Zulip Chat Archive

Stream: mathlib4

Topic: member of finite union is in one of the sets

Yifan Bai (Sep 29 2024 at 16:18):

How to prove the following lemma?

lemma h (t : Finset E) (O : E → Set E) : ∀ u ∈ (⋃ x ∈ t, O x), ∃ x ∈ t, u ∈ O x := by sorry

which is simply to prove the member of finite union is in one of the sets. I didn't find any given lemma in mathlib...

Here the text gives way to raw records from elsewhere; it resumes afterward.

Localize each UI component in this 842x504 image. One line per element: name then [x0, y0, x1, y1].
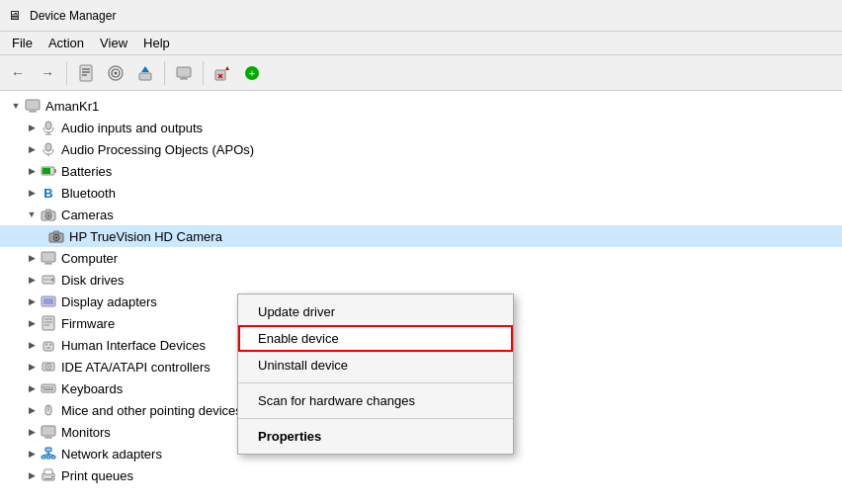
svg-rect-45 — [42, 316, 54, 330]
ctx-enable-device[interactable]: Enable device — [238, 325, 513, 352]
menu-bar: File Action View Help — [0, 32, 842, 55]
tree-item-audio-processing[interactable]: ▶ Audio Processing Objects (APOs) — [0, 138, 842, 160]
toolbar: ← → + — [0, 55, 842, 91]
svg-rect-49 — [43, 342, 53, 351]
svg-rect-57 — [42, 386, 44, 388]
firmware-arrow: ▶ — [24, 318, 40, 328]
cameras-icon — [40, 207, 57, 222]
network-adapters-arrow: ▶ — [24, 449, 40, 459]
batteries-label: Batteries — [61, 164, 112, 179]
svg-rect-7 — [139, 73, 151, 80]
svg-rect-77 — [44, 478, 52, 479]
computer-icon-item — [40, 250, 57, 266]
tree-item-print-queues[interactable]: ▶ Print queues — [0, 464, 842, 486]
ctx-scan-changes[interactable]: Scan for hardware changes — [238, 387, 513, 414]
svg-marker-15 — [225, 66, 229, 70]
toolbar-sep-1 — [66, 61, 67, 85]
back-button[interactable]: ← — [4, 59, 32, 87]
firmware-icon — [40, 315, 57, 331]
mice-icon — [40, 402, 57, 418]
audio-processing-icon — [40, 141, 57, 157]
tree-root[interactable]: ▼ AmanKr1 — [0, 95, 842, 117]
cameras-label: Cameras — [61, 208, 114, 222]
svg-rect-58 — [45, 386, 47, 388]
hp-camera-icon — [47, 228, 65, 244]
hid-label: Human Interface Devices — [61, 338, 206, 353]
svg-rect-60 — [51, 386, 53, 388]
svg-rect-32 — [45, 210, 51, 212]
audio-inputs-icon — [40, 120, 57, 135]
ctx-uninstall-device[interactable]: Uninstall device — [238, 352, 513, 378]
svg-rect-0 — [80, 65, 92, 81]
ide-label: IDE ATA/ATAPI controllers — [61, 360, 210, 375]
svg-rect-52 — [46, 347, 50, 349]
computer-arrow: ▶ — [24, 253, 40, 263]
remove-button[interactable] — [209, 59, 236, 87]
bluetooth-label: Bluetooth — [61, 186, 116, 201]
disk-drives-label: Disk drives — [61, 273, 125, 288]
svg-rect-36 — [53, 231, 59, 234]
tree-item-computer[interactable]: ▶ Computer — [0, 247, 842, 269]
audio-inputs-arrow: ▶ — [24, 123, 40, 132]
network-adapters-label: Network adapters — [61, 447, 162, 462]
keyboards-label: Keyboards — [61, 381, 123, 396]
print-queues-icon — [40, 467, 57, 483]
ide-icon — [40, 359, 57, 375]
svg-rect-28 — [42, 168, 50, 174]
tree-item-hp-camera[interactable]: HP TrueVision HD Camera — [0, 225, 842, 247]
svg-rect-9 — [177, 67, 191, 77]
enable-button[interactable]: + — [238, 59, 266, 87]
print-queues-arrow: ▶ — [24, 470, 40, 480]
window-title: Device Manager — [30, 9, 116, 23]
toolbar-sep-3 — [203, 61, 204, 85]
ctx-update-driver[interactable]: Update driver — [238, 298, 513, 325]
ctx-properties[interactable]: Properties — [238, 423, 513, 450]
svg-rect-18 — [26, 100, 40, 110]
menu-file[interactable]: File — [4, 34, 41, 52]
svg-rect-68 — [42, 456, 45, 459]
batteries-arrow: ▶ — [24, 166, 40, 176]
svg-rect-21 — [45, 122, 51, 129]
svg-rect-42 — [43, 279, 50, 281]
root-label: AmanKr1 — [45, 99, 99, 114]
svg-rect-70 — [51, 456, 55, 459]
print-queues-label: Print queues — [61, 468, 133, 483]
menu-help[interactable]: Help — [135, 34, 178, 52]
disk-drives-icon — [40, 272, 57, 288]
update-driver-button[interactable] — [131, 59, 159, 87]
tree-item-batteries[interactable]: ▶ Batteries — [0, 160, 842, 182]
audio-processing-label: Audio Processing Objects (APOs) — [61, 142, 254, 157]
monitor-button[interactable] — [170, 59, 198, 87]
monitors-arrow: ▶ — [24, 427, 40, 437]
svg-point-76 — [51, 476, 53, 478]
tree-item-disk-drives[interactable]: ▶ Disk drives — [0, 269, 842, 291]
svg-point-35 — [55, 236, 57, 238]
disk-drives-arrow: ▶ — [24, 275, 40, 285]
properties-button[interactable] — [72, 59, 100, 87]
monitors-label: Monitors — [61, 425, 111, 440]
mice-label: Mice and other pointing devices — [61, 403, 242, 418]
root-arrow: ▼ — [8, 101, 24, 111]
keyboards-arrow: ▶ — [24, 383, 40, 393]
cameras-arrow: ▼ — [24, 210, 40, 219]
svg-point-6 — [115, 71, 118, 74]
menu-view[interactable]: View — [92, 34, 135, 52]
tree-item-bluetooth[interactable]: ▶ B Bluetooth — [0, 182, 842, 204]
scan-button[interactable] — [102, 59, 129, 87]
menu-action[interactable]: Action — [41, 34, 92, 52]
batteries-icon — [40, 163, 57, 179]
app-icon: 🖥 — [8, 8, 24, 24]
toolbar-sep-2 — [164, 61, 165, 85]
svg-text:+: + — [249, 67, 255, 79]
monitors-icon — [40, 424, 57, 440]
main-content: ▼ AmanKr1 ▶ Audio inputs and outputs ▶ A… — [0, 91, 842, 504]
tree-item-cameras[interactable]: ▼ Cameras — [0, 204, 842, 225]
svg-rect-59 — [48, 386, 50, 388]
svg-rect-67 — [45, 448, 51, 452]
tree-item-audio-inputs[interactable]: ▶ Audio inputs and outputs — [0, 117, 842, 138]
forward-button[interactable]: → — [34, 59, 61, 87]
device-tree[interactable]: ▼ AmanKr1 ▶ Audio inputs and outputs ▶ A… — [0, 91, 842, 504]
svg-marker-8 — [141, 66, 149, 72]
svg-point-31 — [47, 214, 49, 216]
svg-rect-56 — [42, 384, 55, 392]
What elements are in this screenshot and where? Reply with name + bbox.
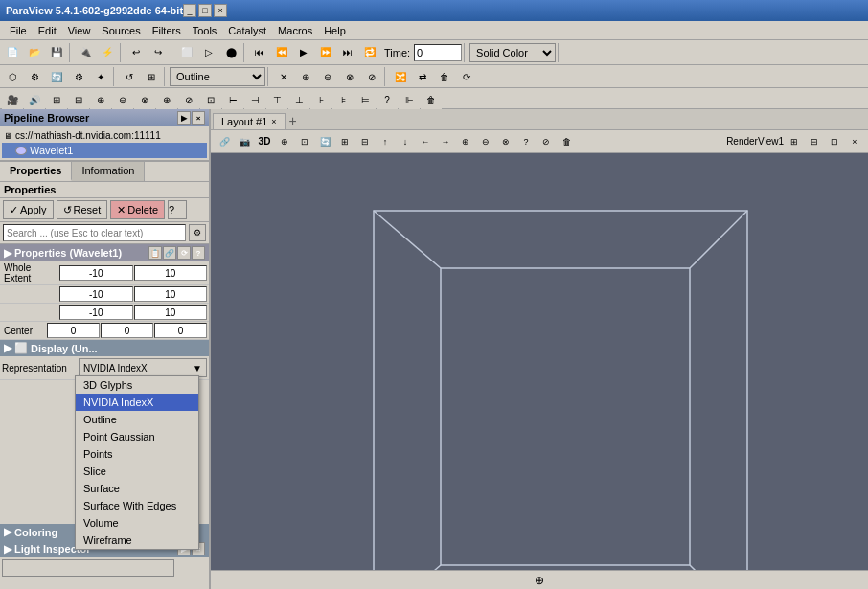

Daniel Weber (Sep 29 2024 at 16:21):

You can use docs#Set.mem_iUnion, or let simp apply it for you:

import Mathlib

lemma h (t : Finset E) (O : E → Set E) : ∀ u ∈ (⋃ x ∈ t, O x), ∃ x ∈ t, u ∈ O x := by
  intro u hu
  simpa using hu

Yifan Bai (Sep 29 2024 at 16:29):

Daniel Weber said:

You can use docs#Set.mem_iUnion, or let simp apply it for you:

import Mathlib

lemma h (t : Finset E) (O : E → Set E) : ∀ u ∈ (⋃ x ∈ t, O x), ∃ x ∈ t, u ∈ O x := by
  intro u hu
  simpa using hu

Thank you! Sorry for this easy problem, I'm really new at this... :sob:

Last updated: May 02 2025 at 03:31 UTC